Segment Open

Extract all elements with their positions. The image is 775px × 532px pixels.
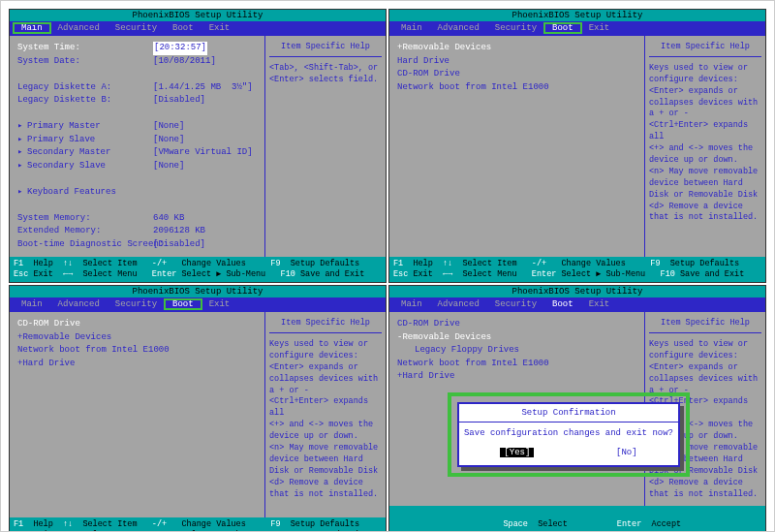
diag-label: Boot-time Diagnostic Screen: — [17, 238, 153, 252]
title-bar: PhoenixBIOS Setup Utility — [10, 286, 386, 297]
sysmem-value: 640 KB — [153, 212, 184, 226]
extmem-value: 2096128 KB — [153, 225, 205, 238]
legacy-a-label: Legacy Diskette A: — [17, 81, 153, 95]
menu-boot[interactable]: Boot — [165, 23, 202, 33]
boot-hdd[interactable]: +Hard Drive — [397, 370, 454, 384]
secondary-master-label[interactable]: Secondary Master — [27, 146, 153, 160]
boot-net[interactable]: Network boot from Intel E1000 — [397, 358, 549, 371]
legacy-b-label: Legacy Diskette B: — [17, 94, 153, 108]
title-bar: PhoenixBIOS Setup Utility — [389, 10, 765, 21]
menu-bar: Main Advanced Security Boot Exit — [10, 297, 386, 311]
primary-master-label[interactable]: Primary Master — [27, 120, 153, 134]
boot-hdd[interactable]: Hard Drive — [397, 55, 450, 69]
menu-exit[interactable]: Exit — [581, 299, 618, 309]
menu-main[interactable]: Main — [393, 299, 430, 309]
footer-bar: Space Select Enter Accept — [389, 506, 765, 532]
menu-main[interactable]: Main — [393, 23, 430, 33]
footer-bar: F1 Help ↑↓ Select Item -/+ Change Values… — [10, 517, 386, 533]
boot-removable[interactable]: +Removable Devices — [397, 42, 491, 55]
boot-order-pane: CD-ROM Drive +Removable Devices Network … — [10, 312, 264, 516]
sysmem-label: System Memory: — [17, 212, 153, 226]
help-header: Item Specific Help — [649, 318, 761, 333]
system-date-label: System Date: — [17, 55, 153, 69]
menu-bar: Main Advanced Security Boot Exit — [389, 297, 765, 311]
menu-advanced[interactable]: Advanced — [50, 23, 108, 33]
menu-boot[interactable]: Boot — [544, 299, 581, 309]
boot-removable[interactable]: +Removable Devices — [17, 331, 111, 345]
bios-panel-boot-default: PhoenixBIOS Setup Utility Main Advanced … — [388, 9, 766, 283]
footer-bar: F1 Help ↑↓ Select Item -/+ Change Values… — [10, 257, 386, 282]
primary-slave-value: [None] — [153, 134, 184, 147]
system-date-value[interactable]: [10/08/2011] — [153, 55, 216, 69]
primary-slave-label[interactable]: Primary Slave — [27, 134, 153, 147]
dialog-yes-button[interactable]: [Yes] — [500, 448, 534, 457]
help-text: <Tab>, <Shift-Tab>, or <Enter> selects f… — [269, 63, 382, 86]
boot-hdd[interactable]: +Hard Drive — [17, 358, 75, 371]
bios-panel-main: PhoenixBIOS Setup Utility Main Advanced … — [9, 9, 387, 283]
secondary-master-value: [VMware Virtual ID] — [153, 146, 253, 160]
menu-boot[interactable]: Boot — [165, 299, 202, 309]
boot-removable[interactable]: -Removable Devices — [397, 331, 491, 345]
menu-bar: Main Advanced Security Boot Exit — [10, 21, 386, 35]
boot-net[interactable]: Network boot from Intel E1000 — [17, 344, 170, 358]
menu-advanced[interactable]: Advanced — [430, 23, 487, 33]
boot-cdrom[interactable]: CD-ROM Drive — [397, 68, 460, 81]
boot-cdrom[interactable]: CD-ROM Drive — [17, 318, 80, 331]
menu-main[interactable]: Main — [14, 299, 50, 309]
menu-boot[interactable]: Boot — [544, 23, 581, 33]
boot-order-pane: +Removable Devices Hard Drive CD-ROM Dri… — [389, 36, 644, 257]
extmem-label: Extended Memory: — [17, 225, 153, 238]
legacy-b-value[interactable]: [Disabled] — [153, 94, 205, 108]
help-pane: Item Specific Help Keys used to view or … — [644, 36, 765, 257]
help-header: Item Specific Help — [269, 318, 382, 333]
menu-security[interactable]: Security — [108, 299, 165, 309]
help-header: Item Specific Help — [649, 42, 761, 57]
bios-panel-boot-reorder: PhoenixBIOS Setup Utility Main Advanced … — [9, 285, 387, 532]
menu-main[interactable]: Main — [14, 23, 50, 33]
primary-master-value: [None] — [153, 120, 184, 134]
dialog-title: Setup Confirmation — [459, 404, 678, 422]
boot-cdrom[interactable]: CD-ROM Drive — [397, 318, 460, 331]
diag-value[interactable]: [Disabled] — [153, 238, 205, 252]
help-text: Keys used to view or configure devices: … — [649, 63, 761, 224]
help-pane: Item Specific Help Keys used to view or … — [264, 312, 386, 516]
main-settings-pane: System Time:[20:32:57] System Date:[10/0… — [10, 36, 264, 257]
menu-security[interactable]: Security — [108, 23, 165, 33]
help-text: Keys used to view or configure devices: … — [269, 339, 382, 500]
menu-exit[interactable]: Exit — [581, 23, 618, 33]
secondary-slave-value: [None] — [153, 160, 184, 173]
system-time-label: System Time: — [17, 42, 153, 55]
menu-security[interactable]: Security — [487, 23, 544, 33]
menu-bar: Main Advanced Security Boot Exit — [389, 21, 765, 35]
footer-bar: F1 Help ↑↓ Select Item -/+ Change Values… — [389, 257, 765, 282]
bios-panel-confirm: PhoenixBIOS Setup Utility Main Advanced … — [388, 285, 766, 532]
title-bar: PhoenixBIOS Setup Utility — [10, 10, 386, 21]
menu-exit[interactable]: Exit — [202, 299, 238, 309]
keyboard-features[interactable]: Keyboard Features — [27, 186, 116, 200]
boot-floppy[interactable]: Legacy Floppy Drives — [397, 344, 519, 358]
boot-net[interactable]: Network boot from Intel E1000 — [397, 81, 549, 95]
dialog-no-button[interactable]: [No] — [616, 448, 637, 457]
system-time-value[interactable]: [20:32:57] — [153, 42, 207, 55]
secondary-slave-label[interactable]: Secondary Slave — [27, 160, 153, 173]
help-header: Item Specific Help — [269, 42, 382, 57]
menu-advanced[interactable]: Advanced — [430, 299, 487, 309]
menu-exit[interactable]: Exit — [202, 23, 238, 33]
menu-security[interactable]: Security — [487, 299, 544, 309]
help-pane: Item Specific Help <Tab>, <Shift-Tab>, o… — [264, 36, 386, 257]
legacy-a-value[interactable]: [1.44/1.25 MB 3½"] — [153, 81, 253, 95]
setup-confirmation-dialog: Setup Confirmation Save configuration ch… — [457, 402, 680, 467]
dialog-body: Save configuration changes and exit now? — [459, 422, 678, 444]
title-bar: PhoenixBIOS Setup Utility — [389, 286, 765, 297]
menu-advanced[interactable]: Advanced — [50, 299, 108, 309]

Segment Closed

__Action item__
Please repeat every record above exactly, leaving the pictures out.

__Problem solution__
Extract all elements with their positions. The image is 775px × 532px pixels.
diag-label: Boot-time Diagnostic Screen: — [17, 238, 153, 252]
title-bar: PhoenixBIOS Setup Utility — [10, 286, 386, 297]
sysmem-value: 640 KB — [153, 212, 184, 226]
extmem-value: 2096128 KB — [153, 225, 205, 238]
legacy-a-label: Legacy Diskette A: — [17, 81, 153, 95]
menu-boot[interactable]: Boot — [165, 23, 202, 33]
boot-hdd[interactable]: +Hard Drive — [397, 370, 454, 384]
secondary-master-label[interactable]: Secondary Master — [27, 146, 153, 160]
boot-net[interactable]: Network boot from Intel E1000 — [397, 358, 549, 371]
legacy-b-label: Legacy Diskette B: — [17, 94, 153, 108]
title-bar: PhoenixBIOS Setup Utility — [389, 10, 765, 21]
menu-bar: Main Advanced Security Boot Exit — [10, 297, 386, 311]
primary-master-label[interactable]: Primary Master — [27, 120, 153, 134]
boot-hdd[interactable]: Hard Drive — [397, 55, 450, 69]
menu-exit[interactable]: Exit — [581, 299, 618, 309]
menu-main[interactable]: Main — [393, 299, 430, 309]
footer-bar: Space Select Enter Accept — [389, 506, 765, 532]
menu-main[interactable]: Main — [393, 23, 430, 33]
footer-bar: F1 Help ↑↓ Select Item -/+ Change Values… — [10, 517, 386, 533]
boot-removable[interactable]: +Removable Devices — [397, 42, 491, 55]
boot-order-pane: CD-ROM Drive +Removable Devices Network … — [10, 312, 264, 516]
sysmem-label: System Memory: — [17, 212, 153, 226]
help-header: Item Specific Help — [649, 318, 761, 333]
system-date-label: System Date: — [17, 55, 153, 69]
menu-bar: Main Advanced Security Boot Exit — [389, 297, 765, 311]
menu-advanced[interactable]: Advanced — [50, 23, 108, 33]
menu-boot[interactable]: Boot — [544, 299, 581, 309]
boot-removable[interactable]: +Removable Devices — [17, 331, 111, 345]
bios-panel-boot-default: PhoenixBIOS Setup Utility Main Advanced … — [388, 9, 766, 283]
footer-bar: F1 Help ↑↓ Select Item -/+ Change Values… — [10, 257, 386, 282]
primary-slave-value: [None] — [153, 134, 184, 147]
system-date-value[interactable]: [10/08/2011] — [153, 55, 216, 69]
primary-slave-label[interactable]: Primary Slave — [27, 134, 153, 147]
dialog-yes-button[interactable]: [Yes] — [500, 448, 534, 457]
help-text: <Tab>, <Shift-Tab>, or <Enter> selects f… — [269, 63, 382, 86]
boot-hdd[interactable]: +Hard Drive — [17, 358, 75, 371]
bios-panel-main: PhoenixBIOS Setup Utility Main Advanced … — [9, 9, 387, 283]
secondary-master-value: [VMware Virtual ID] — [153, 146, 253, 160]
menu-boot[interactable]: Boot — [165, 299, 202, 309]
boot-removable[interactable]: -Removable Devices — [397, 331, 491, 345]
menu-bar: Main Advanced Security Boot Exit — [10, 21, 386, 35]
boot-net[interactable]: Network boot from Intel E1000 — [17, 344, 170, 358]
menu-advanced[interactable]: Advanced — [430, 23, 487, 33]
boot-cdrom[interactable]: CD-ROM Drive — [397, 68, 460, 81]
boot-cdrom[interactable]: CD-ROM Drive — [17, 318, 80, 331]
menu-main[interactable]: Main — [14, 299, 50, 309]
menu-boot[interactable]: Boot — [544, 23, 581, 33]
boot-order-pane: +Removable Devices Hard Drive CD-ROM Dri… — [389, 36, 644, 257]
extmem-label: Extended Memory: — [17, 225, 153, 238]
legacy-b-value[interactable]: [Disabled] — [153, 94, 205, 108]
help-pane: Item Specific Help Keys used to view or … — [644, 36, 765, 257]
help-header: Item Specific Help — [269, 318, 382, 333]
menu-security[interactable]: Security — [108, 299, 165, 309]
help-header: Item Specific Help — [649, 42, 761, 57]
bios-panel-boot-reorder: PhoenixBIOS Setup Utility Main Advanced … — [9, 285, 387, 532]
menu-main[interactable]: Main — [14, 23, 50, 33]
primary-master-value: [None] — [153, 120, 184, 134]
dialog-title: Setup Confirmation — [459, 404, 678, 422]
boot-cdrom[interactable]: CD-ROM Drive — [397, 318, 460, 331]
diag-value[interactable]: [Disabled] — [153, 238, 205, 252]
help-text: Keys used to view or configure devices: … — [649, 63, 761, 224]
help-pane: Item Specific Help Keys used to view or … — [264, 312, 386, 516]
main-settings-pane: System Time:[20:32:57] System Date:[10/0… — [10, 36, 264, 257]
menu-security[interactable]: Security — [108, 23, 165, 33]
help-text: Keys used to view or configure devices: … — [269, 339, 382, 500]
menu-exit[interactable]: Exit — [581, 23, 618, 33]
secondary-slave-value: [None] — [153, 160, 184, 173]
system-time-label: System Time: — [17, 42, 153, 55]
menu-security[interactable]: Security — [487, 23, 544, 33]
menu-bar: Main Advanced Security Boot Exit — [389, 21, 765, 35]
footer-bar: F1 Help ↑↓ Select Item -/+ Change Values… — [389, 257, 765, 282]
bios-panel-confirm: PhoenixBIOS Setup Utility Main Advanced … — [388, 285, 766, 532]
title-bar: PhoenixBIOS Setup Utility — [10, 10, 386, 21]
menu-exit[interactable]: Exit — [202, 299, 238, 309]
keyboard-features[interactable]: Keyboard Features — [27, 186, 116, 200]
boot-floppy[interactable]: Legacy Floppy Drives — [397, 344, 519, 358]
boot-net[interactable]: Network boot from Intel E1000 — [397, 81, 549, 95]
dialog-no-button[interactable]: [No] — [616, 448, 637, 457]
system-time-value[interactable]: [20:32:57] — [153, 42, 207, 55]
secondary-slave-label[interactable]: Secondary Slave — [27, 160, 153, 173]
help-header: Item Specific Help — [269, 42, 382, 57]
menu-advanced[interactable]: Advanced — [430, 299, 487, 309]
menu-exit[interactable]: Exit — [202, 23, 238, 33]
menu-security[interactable]: Security — [487, 299, 544, 309]
help-pane: Item Specific Help <Tab>, <Shift-Tab>, o… — [264, 36, 386, 257]
legacy-a-value[interactable]: [1.44/1.25 MB 3½"] — [153, 81, 253, 95]
setup-confirmation-dialog: Setup Confirmation Save configuration ch… — [457, 402, 680, 467]
dialog-body: Save configuration changes and exit now? — [459, 422, 678, 444]
title-bar: PhoenixBIOS Setup Utility — [389, 286, 765, 297]
menu-advanced[interactable]: Advanced — [50, 299, 108, 309]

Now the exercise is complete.